Fuel Cell Technology
Whenever there is an energy crisis or oil shortage, there is always talk about alternative methods of power other than the use of oil. One of the most talked about technologies is fuel cell technology. This is not to say that fuel cells are a new concept fresh from the drawing board, but in fact the idea is a well-proven and well-used method of producing electricity. There are many types of fuel cells, each with benefits, each with limitations. The use of fuel cells to power vehicles, houses, and electronic devices is a considerable field of research and has the potential to change the way we think of power.
Here are the five main areas of fuel cell research with their respective benefits and limitations:
Alkaline fuel cell: Used by NASA to power spacecraft from the beginning of the space program. Is very efficient, and uses a very high quality combination of Hydrogen and Oxygen to achieve this effect. Main limitation is that the cells are very fragile and not very tolerant of any sort of contamination. This makes it unlikely to see such fuel cells for average consumers. Potassium hydroxide is used as the electrolyte for this reaction. Hydroxyl ions (OH-) move from cathode to anode. Here, hydrogen bonds to form water. The extra electron is released and does work before returning to the cathode to form more OH- ions. This cell is up to 70 percent efficient.
Phosphoric-acid fuel cell: This fuel cell has potential backup generators or secondary generating plants for peak usage hours on power grids. This fuel cell requires a long warm up period as the cell operates at over 300 degrees F (150 C). This long warm-up makes it unsuitable for use in devices that need to be turned on and off frequently; cars, electronics, etc. This fuel cell is reliable and produces electricity on a similar efficiency rating as Alkaline Fuel Cells and is more tolerable to impurities. Phosphoric acid is the electrolyte used in this cell. A catalysts of platinum causes hydrogen to become hydrogen ions and migrate to the cathode. The electrons are forced to travel through the wires to migrate to the cathode portion of the cell. Once the electrons reach the cathode, the hydrogen and oxygen bond to form water. The water is then removed from the cell. When used without steam generators, efficiency of about 50 percent, increased to 80 percent when equipped with steam generators.
Solid oxide fuel cell: These fuel cells only operate once warmed up to 1,832 degrees F (1000 C). This limitation means that these cells can only be used in permanent locations with the necessary equipment to warm the cell up to operation temperature. Special materials are also needed to build the cells to withstand the temperatures within the system during operation. Though the high heat effects longevity and reliability of the system, the cells can be used to create steam from the excess heat produced, increasing the efficiency of the units. Zirconium oxide and calcium oxide are used to form crystal lattice structures for the electrolyte. At the high operating temperatures, oxygen moves through the lattice and become negatively charged. The hydrogen at the anode releases electrons to do work. The electrons then move to the cathode to join with oxygen completing the circuit. Efficiencies can range up to about 60 percent.
Molten carbonate fuel cell: These cells are perhaps the most likely to be used on a large scale to produce electricity and replace oil or coal fired plants. They operate at 1,112 degrees F (600 C), meaning they too can produce steam to be used by regular turbines. This double production of electricity combined with the lower cost of the unit, as exotic materials are not needed to withstand operating temperatures makes this fuel cell commercially viable. When operating temperature is reached the carbonate salts used as electrolytes melt and conduct carbonate ions from cathode to anode. At the anode hydrogen and oxygen combine to form water and release electrons. The electrons move through the circuit and return at the cathode. The electrons are used to form new CO3 ions and continue the process. Efficiency is about 60 percent without using the waste heat, 80 percent when steam generators are used as well.

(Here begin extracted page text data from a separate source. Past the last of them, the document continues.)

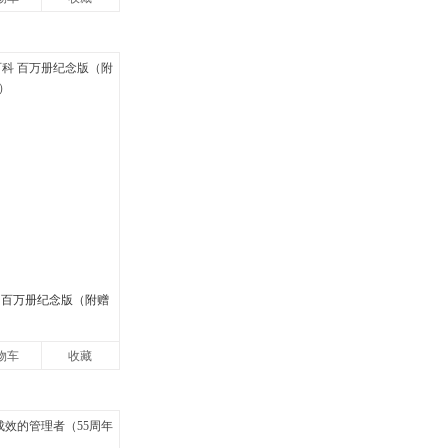
 百万册纪念版（附赠
物车
收藏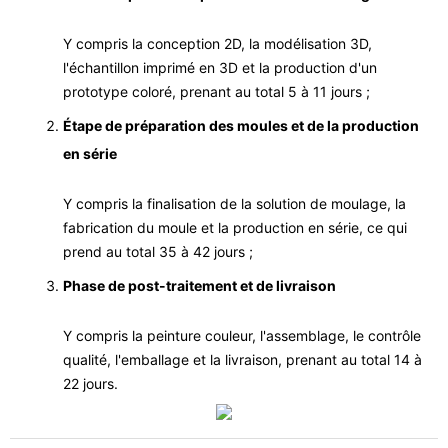
Y compris la conception 2D, la modélisation 3D,
l'échantillon imprimé en 3D et la production d'un
prototype coloré, prenant au total 5 à 11 jours ;
Étape de préparation des moules et de la production
en série
Y compris la finalisation de la solution de moulage, la
fabrication du moule et la production en série, ce qui
prend au total 35 à 42 jours ;
Phase de post-traitement et de livraison
Y compris la peinture couleur, l'assemblage, le contrôle
qualité, l'emballage et la livraison, prenant au total 14 à
22 jours.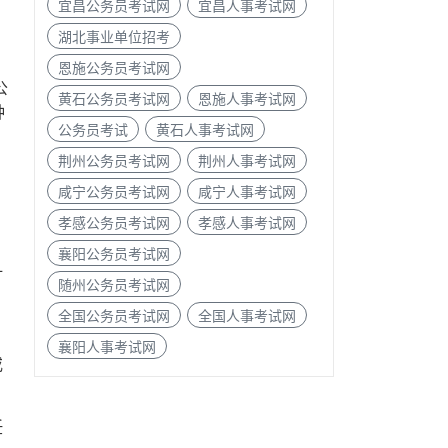
宜昌公务员考试网
宜昌人事考试网
湖北事业单位招考
恩施公务员考试网
公
黄石公务员考试网
恩施人事考试网
钟
公务员考试
黄石人事考试网
荆州公务员考试网
荆州人事考试网
咸宁公务员考试网
咸宁人事考试网
孝感公务员考试网
孝感人事考试网
襄阳公务员考试网
订
随州公务员考试网
全国公务员考试网
全国人事考试网
襄阳人事考试网
或
妊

Proton exchange membrane fuel cell: A very simple fuel cell, this unit operates at very low temperatures, 176 degrees F (80 C), and can accept any type of hydrogen and oxygen to power the unit. Can withstand movement and impurities, but is not as efficient when compared to other fuel cell technology. Using a membrane that allows only positive ions to pass through, the cell forces electrons to flow through wires to get to the hydrogen ions that move from anode to cathode. Most likely to be used in consumer products due to flexibility in fuel sources. A reformer is needed to turn fuels into hydrogen for the cell to use, and this reduces fuel cell efficiency. Efficiency reaches about 50 percent under the best conditions.